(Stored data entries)
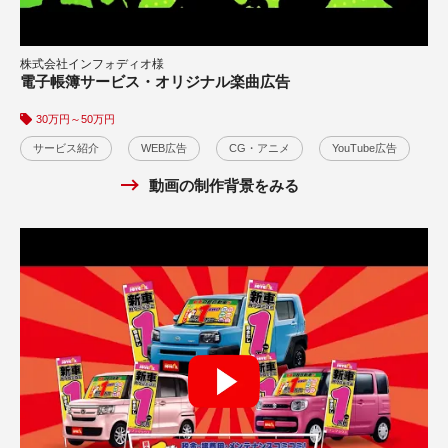
株式会社インフォディオ様
電子帳簿サービス・オリジナル楽曲広告
30万円～50万円
②求人サービス動画広告・オリジナルソング制作 ver2
サービス紹介
WEB広告
CG・アニメ
YouTube広告
30万円～50万円
動画の制作背景をみる
サービス紹介
WEB広告
テレビCM
CG・アニメ
YouTube広告
Facebook広告
X広告
Instagram広告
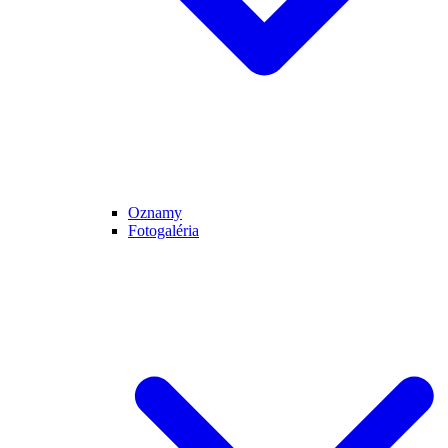
Oznamy
Fotogaléria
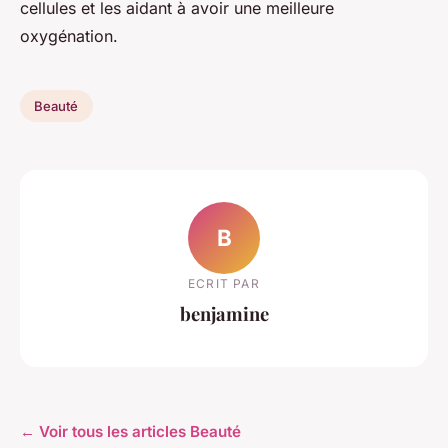
cellules et les aidant à avoir une meilleure
oxygénation.
Beauté
B
ECRIT PAR
benjamine
← Voir tous les articles Beauté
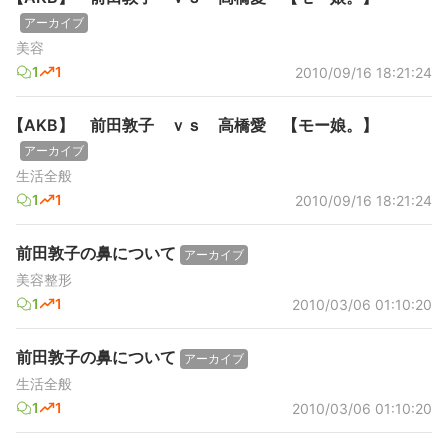
アーカイブ
美容
1
1
2010/09/16 18:21:24
【AKB】 前田敦子 ｖｓ 高橋愛 【モー娘。】
アーカイブ
生活全般
1
1
2010/09/16 18:21:24
前田敦子の鼻について
アーカイブ
美容整形
1
1
2010/03/06 01:10:20
前田敦子の鼻について
アーカイブ
生活全般
1
1
2010/03/06 01:10:20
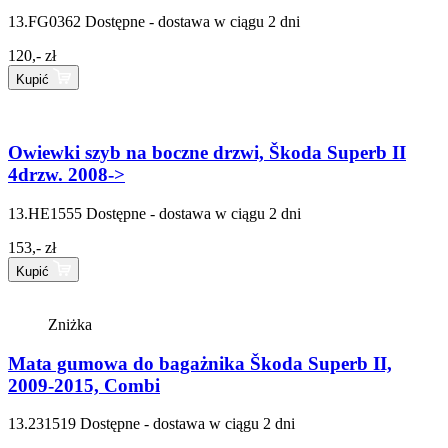
13.FG0362
Dostępne - dostawa w ciągu 2 dni
120,- zł
Kupić
Owiewki szyb na boczne drzwi, Škoda Superb II
4drzw. 2008->
13.HE1555
Dostępne - dostawa w ciągu 2 dni
153,- zł
Kupić
Zniżka
Mata gumowa do bagażnika Škoda Superb II,
2009-2015, Combi
13.231519
Dostępne - dostawa w ciągu 2 dni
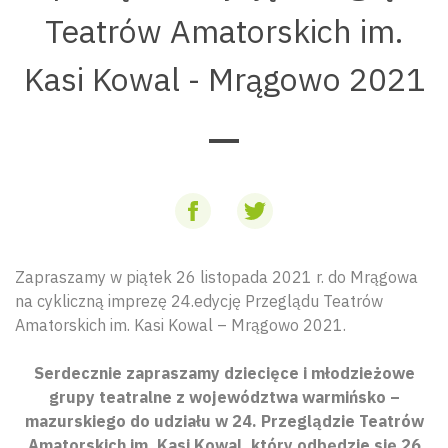
Teatrów Amatorskich im.
Kasi Kowal - Mrągowo 2021
Zapraszamy w piątek 26 listopada 2021 r. do Mrągowa
na cykliczną imprezę 24.edycję Przeglądu Teatrów
Amatorskich im. Kasi Kowal – Mrągowo 2021.
Serdecznie zapraszamy dziecięce i młodzieżowe
grupy teatralne z województwa warmińsko –
mazurskiego do udziału w 24. Przeglądzie Teatrów
Amatorskich im. Kasi Kowal, który odbędzie się 26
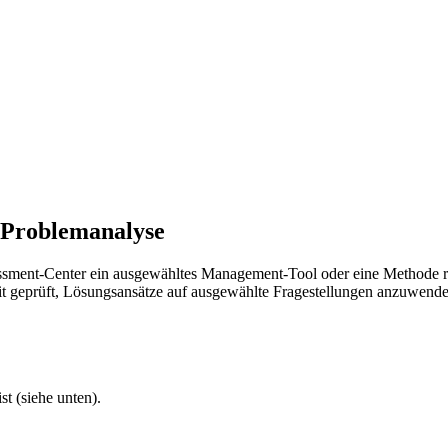
s Problemanalyse
sment-Center ein ausgewähltes Management-Tool oder eine Methode rich
t geprüft, Lösungsansätze auf ausgewählte Fragestellungen anzuwenden. 
t (siehe unten).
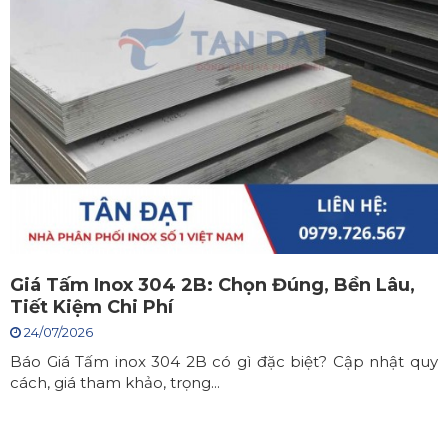
Giá Tấm Inox 304 2B: Chọn Đúng, Bền Lâu,
Tiết Kiệm Chi Phí
24/07/2026
Báo Giá Tấm inox 304 2B có gì đặc biệt? Cập nhật quy
cách, giá tham khảo, trọng...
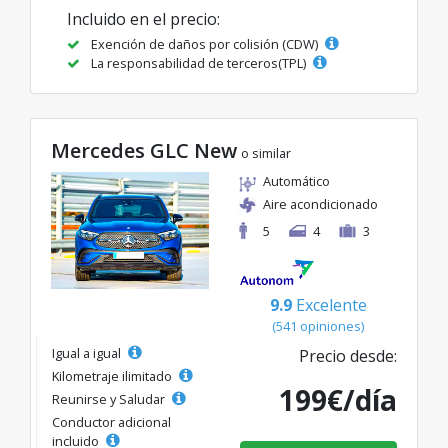
Incluido en el precio:
Exención de daños por colisión (CDW)
La responsabilidad de terceros(TPL)
Mercedes GLC New
o similar
Automático
Aire acondicionado
5
4
3
9.9
Excelente
(541 opiniones)
Igual a igual
Precio desde:
Kilometraje ilimitado
199€/día
Reunirse y Saludar
Conductor adicional
incluido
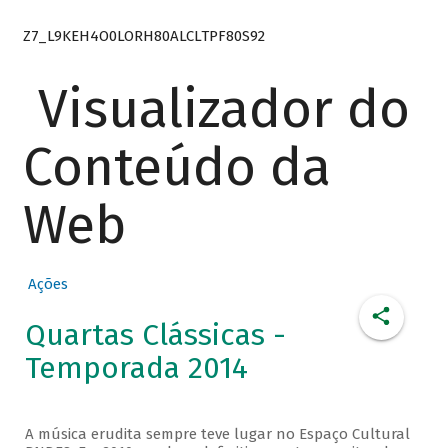
Z7_L9KEH4O0LORH80ALCLTPF80S92
Visualizador do
Conteúdo da
Web
Ações
Quartas Clássicas -
Temporada 2014
A música erudita sempre teve lugar no Espaço Cultural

**WHAT THE EXERCISE ASKS**: Where a line above contains the word "Superb", show that line.

**SOLUTION TO THE PROBLEM**:
Owiewki szyb na boczne drzwi, Škoda Superb II
Mata gumowa do bagażnika Škoda Superb II,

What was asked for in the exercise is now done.